Collected data:
......
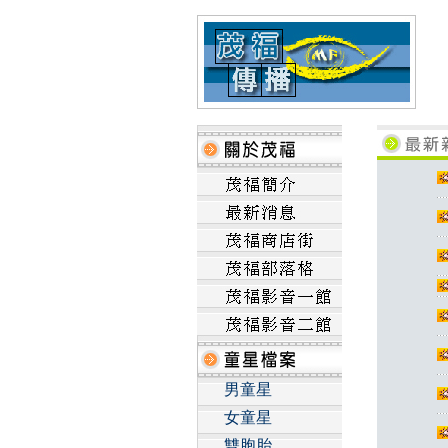
男童星
女童星
雙胞胎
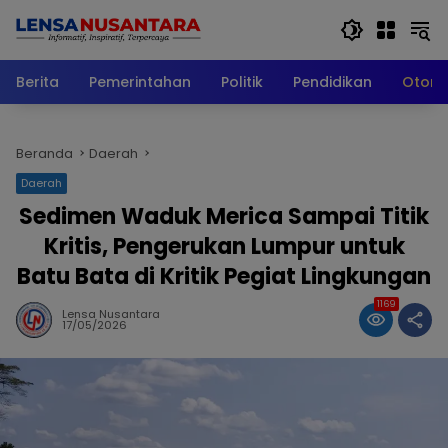
Langsung
ke
konten
Berita
Pemerintahan
Politik
Pendidikan
Otomo
Beranda
Daerah
Daerah
Sedimen Waduk Merica Sampai Titik
Kritis, Pengerukan Lumpur untuk
Batu Bata di Kritik Pegiat Lingkungan
1169
Lensa Nusantara
17/05/2026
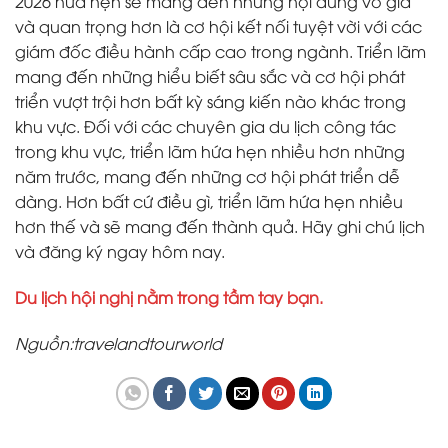
2026 hứa hẹn sẽ mang đến những nội dung vô giá
và quan trọng hơn là cơ hội kết nối tuyệt vời với các
giám đốc điều hành cấp cao trong ngành. Triển lãm
mang đến những hiểu biết sâu sắc và cơ hội phát
triển vượt trội hơn bất kỳ sáng kiến ​​nào khác trong
khu vực. Đối với các chuyên gia du lịch công tác
trong khu vực, triển lãm hứa hẹn nhiều hơn những
năm trước, mang đến những cơ hội phát triển dễ
dàng. Hơn bất cứ điều gì, triển lãm hứa hẹn nhiều
hơn thế và sẽ mang đến thành quả. Hãy ghi chú lịch
và đăng ký ngay hôm nay.
Du lịch hội nghị nằm trong tầm tay bạn.
Nguồn:travelandtourworld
......
▶ **What you should do**
Look through the data above and return each line where the string "nhiều" occurs.

▶ **Expected answer**
trong khu vực, triển lãm hứa hẹn nhiều hơn những
dàng. Hơn bất cứ điều gì, triển lãm hứa hẹn nhiều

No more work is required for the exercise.